14 Terrifying Facts About Scary Stories to Tell in the Dark
The first installment of Alvin Schwartz’s Scary Stories To Tell in the Dark trilogy hit bookshelves in 1981. The series would become a preteen cult classic and among the most banned or challenged books of the following decades.
1. ITS AUTHOR DIDN'T START OUT WRITING SCARY STORIES.
Alvin Schwartz, the author and adapter behind the Scary Stories trilogy, actually began his career as a journalist, writing for The Binghamton Press from 1951 to 1955. He also had a penchant for wordplay, saying that creating rhymes is a good way for “people to express their feelings without getting in trouble.” After Schwartz left journalism, he started working for a research corporation, which he couldn’t stand, and began doing that part time, devoting the rest of his hours to writing books. One of his first published works: a Parents’ Guide for Children’s Play. His journalistic instincts and whimsical leanings are probably to thank for the Scary Stories’ characteristic surrealism and eerily matter-of-fact storytelling.
2. THE TALES WERE BASED ON FOLKLORE.
Research was a huge part of Schwartz's process for all his books. When writing his book Witcracks, Schwartz turned to the archives at the Library of Congress and those of the president of the American Folklore Society, using that research and his connections for Scary Stories. Among his sources were books like American Folk Tales and Songs and Sticks in the Knapsack and Other Ozark Tales. He also drew from publications like The Hoosier Folklore Bulletin and interviewed folklorists.
"Some of these tales are very old, and they are told around the world," Schwartz wrote in the foreword to Scary Stories to Tell in the Dark. "And most have the same origins. They are based on things that people saw or heard or experienced—or thought they did."
When asked about his writing process for an interview with Language Arts magazine, Schwartz said, “Basically, what I do with every book, is learn everything I can about the genre. This will involve a lot of reading and scholarly books and journals and sometimes discussions and scholarly folklorists … In the process of accumulating everything on a subject, I begin setting aside things that I particularly like. What's interesting is that eventually patterns emerge.”

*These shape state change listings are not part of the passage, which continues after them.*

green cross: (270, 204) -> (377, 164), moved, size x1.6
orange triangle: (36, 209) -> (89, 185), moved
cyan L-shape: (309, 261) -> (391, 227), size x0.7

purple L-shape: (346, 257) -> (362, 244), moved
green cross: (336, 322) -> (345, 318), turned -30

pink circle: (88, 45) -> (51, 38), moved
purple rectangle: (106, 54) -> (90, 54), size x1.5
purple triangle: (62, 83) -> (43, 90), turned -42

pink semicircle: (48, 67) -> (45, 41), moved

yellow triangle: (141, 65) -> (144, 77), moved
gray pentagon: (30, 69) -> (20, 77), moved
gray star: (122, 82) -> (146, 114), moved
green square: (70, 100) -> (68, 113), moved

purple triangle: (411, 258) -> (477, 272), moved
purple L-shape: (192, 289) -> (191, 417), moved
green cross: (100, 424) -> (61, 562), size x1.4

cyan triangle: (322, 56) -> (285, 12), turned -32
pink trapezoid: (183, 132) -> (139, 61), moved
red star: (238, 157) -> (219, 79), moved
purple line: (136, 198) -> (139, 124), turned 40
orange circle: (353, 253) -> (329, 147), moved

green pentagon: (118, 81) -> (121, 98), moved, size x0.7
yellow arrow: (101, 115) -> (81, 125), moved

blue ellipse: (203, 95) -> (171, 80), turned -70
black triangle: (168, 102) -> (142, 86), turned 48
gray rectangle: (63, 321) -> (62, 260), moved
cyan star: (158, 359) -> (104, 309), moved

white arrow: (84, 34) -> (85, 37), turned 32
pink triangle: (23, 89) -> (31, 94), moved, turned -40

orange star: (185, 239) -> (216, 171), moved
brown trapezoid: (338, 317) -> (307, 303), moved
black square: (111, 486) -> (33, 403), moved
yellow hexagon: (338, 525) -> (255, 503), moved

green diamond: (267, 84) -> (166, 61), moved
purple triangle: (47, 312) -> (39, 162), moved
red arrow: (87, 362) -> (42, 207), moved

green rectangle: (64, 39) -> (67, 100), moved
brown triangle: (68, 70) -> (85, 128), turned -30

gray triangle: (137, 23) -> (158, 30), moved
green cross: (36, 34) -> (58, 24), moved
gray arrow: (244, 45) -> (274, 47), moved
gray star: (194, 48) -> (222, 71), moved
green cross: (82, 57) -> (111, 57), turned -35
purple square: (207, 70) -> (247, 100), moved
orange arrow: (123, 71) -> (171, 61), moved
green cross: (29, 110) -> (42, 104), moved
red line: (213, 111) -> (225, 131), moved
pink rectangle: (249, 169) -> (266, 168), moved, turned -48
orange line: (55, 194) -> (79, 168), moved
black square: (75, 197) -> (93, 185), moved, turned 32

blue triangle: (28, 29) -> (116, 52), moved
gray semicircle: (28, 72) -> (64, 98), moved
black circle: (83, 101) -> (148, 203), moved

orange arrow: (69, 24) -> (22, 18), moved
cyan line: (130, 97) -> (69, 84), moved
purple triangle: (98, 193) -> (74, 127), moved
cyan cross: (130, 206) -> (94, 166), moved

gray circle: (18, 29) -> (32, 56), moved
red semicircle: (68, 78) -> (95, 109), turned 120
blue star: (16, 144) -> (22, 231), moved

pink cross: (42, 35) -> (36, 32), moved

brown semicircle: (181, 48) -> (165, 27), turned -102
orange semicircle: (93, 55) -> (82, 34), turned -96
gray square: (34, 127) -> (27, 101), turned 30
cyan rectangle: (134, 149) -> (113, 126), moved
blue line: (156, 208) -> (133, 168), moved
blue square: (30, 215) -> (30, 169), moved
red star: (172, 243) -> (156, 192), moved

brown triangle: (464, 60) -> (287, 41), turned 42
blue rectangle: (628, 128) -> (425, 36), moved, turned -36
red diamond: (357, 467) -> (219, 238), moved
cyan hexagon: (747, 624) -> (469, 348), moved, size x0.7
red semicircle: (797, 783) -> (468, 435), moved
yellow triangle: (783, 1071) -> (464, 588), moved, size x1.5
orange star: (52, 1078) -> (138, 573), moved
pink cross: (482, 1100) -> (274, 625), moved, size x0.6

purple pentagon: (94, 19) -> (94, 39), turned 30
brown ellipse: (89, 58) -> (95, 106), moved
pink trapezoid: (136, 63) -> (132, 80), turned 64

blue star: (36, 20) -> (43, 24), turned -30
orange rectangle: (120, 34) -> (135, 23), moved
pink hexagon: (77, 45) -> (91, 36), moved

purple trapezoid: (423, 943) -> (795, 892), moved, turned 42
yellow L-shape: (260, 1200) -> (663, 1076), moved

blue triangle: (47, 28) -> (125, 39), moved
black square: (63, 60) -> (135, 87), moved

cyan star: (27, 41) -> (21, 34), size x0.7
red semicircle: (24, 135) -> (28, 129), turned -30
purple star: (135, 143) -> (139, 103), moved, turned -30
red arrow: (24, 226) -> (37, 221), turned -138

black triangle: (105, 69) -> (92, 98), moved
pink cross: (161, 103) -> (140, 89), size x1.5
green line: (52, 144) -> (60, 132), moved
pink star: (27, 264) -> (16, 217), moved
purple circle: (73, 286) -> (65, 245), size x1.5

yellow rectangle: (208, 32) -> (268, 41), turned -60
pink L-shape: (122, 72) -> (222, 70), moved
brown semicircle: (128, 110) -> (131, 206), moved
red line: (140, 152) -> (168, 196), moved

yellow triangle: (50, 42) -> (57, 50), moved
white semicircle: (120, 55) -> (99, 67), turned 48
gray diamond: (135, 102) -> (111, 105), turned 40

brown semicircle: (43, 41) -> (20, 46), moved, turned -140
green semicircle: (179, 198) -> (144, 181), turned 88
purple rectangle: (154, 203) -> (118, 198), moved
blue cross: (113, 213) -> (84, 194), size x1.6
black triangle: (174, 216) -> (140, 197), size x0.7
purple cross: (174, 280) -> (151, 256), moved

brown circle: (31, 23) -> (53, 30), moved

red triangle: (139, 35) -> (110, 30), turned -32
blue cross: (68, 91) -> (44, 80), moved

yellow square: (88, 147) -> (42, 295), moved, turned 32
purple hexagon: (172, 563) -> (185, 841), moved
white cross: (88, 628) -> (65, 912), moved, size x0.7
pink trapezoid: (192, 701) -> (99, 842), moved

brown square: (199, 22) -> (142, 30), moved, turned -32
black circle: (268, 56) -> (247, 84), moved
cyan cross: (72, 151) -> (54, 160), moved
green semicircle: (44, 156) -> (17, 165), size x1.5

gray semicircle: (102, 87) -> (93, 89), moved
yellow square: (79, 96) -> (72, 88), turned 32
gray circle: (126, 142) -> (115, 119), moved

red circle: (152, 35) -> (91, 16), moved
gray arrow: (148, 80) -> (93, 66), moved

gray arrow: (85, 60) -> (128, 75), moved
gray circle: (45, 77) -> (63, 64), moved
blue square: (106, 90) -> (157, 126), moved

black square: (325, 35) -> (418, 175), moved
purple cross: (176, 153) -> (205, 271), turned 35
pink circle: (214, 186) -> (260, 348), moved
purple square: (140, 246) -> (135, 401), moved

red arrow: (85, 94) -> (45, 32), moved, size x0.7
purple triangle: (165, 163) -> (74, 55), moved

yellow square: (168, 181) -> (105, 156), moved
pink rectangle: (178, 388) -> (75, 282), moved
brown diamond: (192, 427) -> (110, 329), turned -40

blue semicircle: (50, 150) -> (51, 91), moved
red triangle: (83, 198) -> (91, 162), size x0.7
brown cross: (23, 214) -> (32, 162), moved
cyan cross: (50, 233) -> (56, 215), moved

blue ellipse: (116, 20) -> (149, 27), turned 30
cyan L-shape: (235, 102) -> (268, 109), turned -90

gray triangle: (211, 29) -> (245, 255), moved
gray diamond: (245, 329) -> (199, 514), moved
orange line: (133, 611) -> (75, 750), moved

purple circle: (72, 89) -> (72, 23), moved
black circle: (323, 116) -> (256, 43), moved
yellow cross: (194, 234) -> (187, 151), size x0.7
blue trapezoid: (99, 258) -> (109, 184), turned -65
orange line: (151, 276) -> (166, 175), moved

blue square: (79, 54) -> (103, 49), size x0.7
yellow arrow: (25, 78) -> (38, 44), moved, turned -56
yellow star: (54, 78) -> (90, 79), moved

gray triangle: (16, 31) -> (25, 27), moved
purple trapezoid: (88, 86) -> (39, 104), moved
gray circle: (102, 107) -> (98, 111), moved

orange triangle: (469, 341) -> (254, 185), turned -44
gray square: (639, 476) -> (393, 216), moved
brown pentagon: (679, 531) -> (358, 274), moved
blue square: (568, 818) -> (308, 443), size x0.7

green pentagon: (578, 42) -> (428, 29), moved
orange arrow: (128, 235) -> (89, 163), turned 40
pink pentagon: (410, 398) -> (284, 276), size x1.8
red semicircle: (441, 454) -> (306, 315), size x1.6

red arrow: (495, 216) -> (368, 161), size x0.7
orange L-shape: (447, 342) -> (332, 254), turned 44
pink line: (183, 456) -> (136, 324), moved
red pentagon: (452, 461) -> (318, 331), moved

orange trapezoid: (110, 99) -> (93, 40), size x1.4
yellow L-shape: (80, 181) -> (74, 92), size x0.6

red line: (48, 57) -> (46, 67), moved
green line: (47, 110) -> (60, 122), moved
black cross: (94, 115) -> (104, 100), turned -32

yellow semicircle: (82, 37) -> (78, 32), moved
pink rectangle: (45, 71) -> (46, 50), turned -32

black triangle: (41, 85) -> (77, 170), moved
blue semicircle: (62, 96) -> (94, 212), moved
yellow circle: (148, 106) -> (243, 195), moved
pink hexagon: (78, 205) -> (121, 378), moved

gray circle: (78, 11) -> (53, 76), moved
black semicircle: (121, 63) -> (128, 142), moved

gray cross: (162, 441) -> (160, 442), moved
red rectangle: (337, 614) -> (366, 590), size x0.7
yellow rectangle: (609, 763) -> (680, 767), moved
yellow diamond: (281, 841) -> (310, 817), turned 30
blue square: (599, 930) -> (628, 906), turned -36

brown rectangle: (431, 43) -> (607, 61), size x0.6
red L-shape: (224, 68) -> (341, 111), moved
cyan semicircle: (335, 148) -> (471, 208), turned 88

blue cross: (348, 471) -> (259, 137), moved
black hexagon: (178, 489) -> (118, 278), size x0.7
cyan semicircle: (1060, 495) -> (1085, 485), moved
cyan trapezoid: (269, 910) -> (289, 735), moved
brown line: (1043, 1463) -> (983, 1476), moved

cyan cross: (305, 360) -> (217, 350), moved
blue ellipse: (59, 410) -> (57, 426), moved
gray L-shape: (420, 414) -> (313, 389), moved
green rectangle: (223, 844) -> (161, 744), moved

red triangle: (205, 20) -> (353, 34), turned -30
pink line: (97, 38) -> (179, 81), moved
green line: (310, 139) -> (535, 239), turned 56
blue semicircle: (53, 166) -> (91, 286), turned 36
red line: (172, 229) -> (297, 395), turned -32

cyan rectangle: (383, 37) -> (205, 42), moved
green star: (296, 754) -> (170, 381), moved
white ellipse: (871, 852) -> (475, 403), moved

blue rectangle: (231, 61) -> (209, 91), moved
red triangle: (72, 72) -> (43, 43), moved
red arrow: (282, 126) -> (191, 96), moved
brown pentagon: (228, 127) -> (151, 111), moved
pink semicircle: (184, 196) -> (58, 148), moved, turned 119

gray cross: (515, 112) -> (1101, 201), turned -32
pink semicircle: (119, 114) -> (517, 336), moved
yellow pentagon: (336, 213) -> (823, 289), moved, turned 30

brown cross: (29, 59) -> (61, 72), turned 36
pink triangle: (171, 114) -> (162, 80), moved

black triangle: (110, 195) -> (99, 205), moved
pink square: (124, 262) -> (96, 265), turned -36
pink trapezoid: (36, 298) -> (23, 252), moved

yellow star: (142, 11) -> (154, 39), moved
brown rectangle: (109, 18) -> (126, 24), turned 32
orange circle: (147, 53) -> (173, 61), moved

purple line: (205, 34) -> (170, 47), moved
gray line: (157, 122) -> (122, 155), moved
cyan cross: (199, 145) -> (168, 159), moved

The first Scary Stories book was released in 1981, and Schwartz would go on to write two more—More Scary Stories to Tell in the Dark and Scary Stories 3: More Tales to Chill Your Bones—before his death in 1992.
3. PARENTS HATED THE BOOKS ...
By the time the Scary Stories series reached the height of its popularity in the early '90s, the book was condemned by parents nationwide. "There's no moral to [the stories]," former elementary school teacher and mother Sandy Vanderburg told the Chicago Tribune. "The bad guys always win. And they make light of death. There's a story called 'Just Delicious' about a woman who goes to a mortuary, steals another woman's liver, and feeds it to her husband. That's sick."
One parent even made a connection between Schwartz’s book and a serial killer, citing the story “Wonderful Sausage,” about a butcher who puts people through his sausage grinder and sells the meat to his patrons. “Right away I thought of Jeffrey Dahmer," Jean Jaworski, then the mother of a fifth grader, told The Argus-Press in 1995. "It's just not appropriate for children." She asked the school board to remove the book from the library, but a special committee voted unanimously to keep the books, and the school turned down an appeal.
4. ... BUT THAT DIDN'T BOTHER SCHWARTZ.
In an interview with the journal The Lion and the Unicorn, Schwartz said that he didn’t deal directly with complaints about his books. “My editors deal with them,” he said. “Every letter is answered and the point is made that this is traditional material and that, in addition, it has developed a lot of interest in reading.”
When discussing how a Christian group had tried to get his book, In a Dark, Dark Room, banned from a Denver library, Schwartz said he wasn't surprised. Instead, he said, he was “pleased to have that kind of attention. It was ironic and pleasing that, at the same time, their ideas were rejected by the children.”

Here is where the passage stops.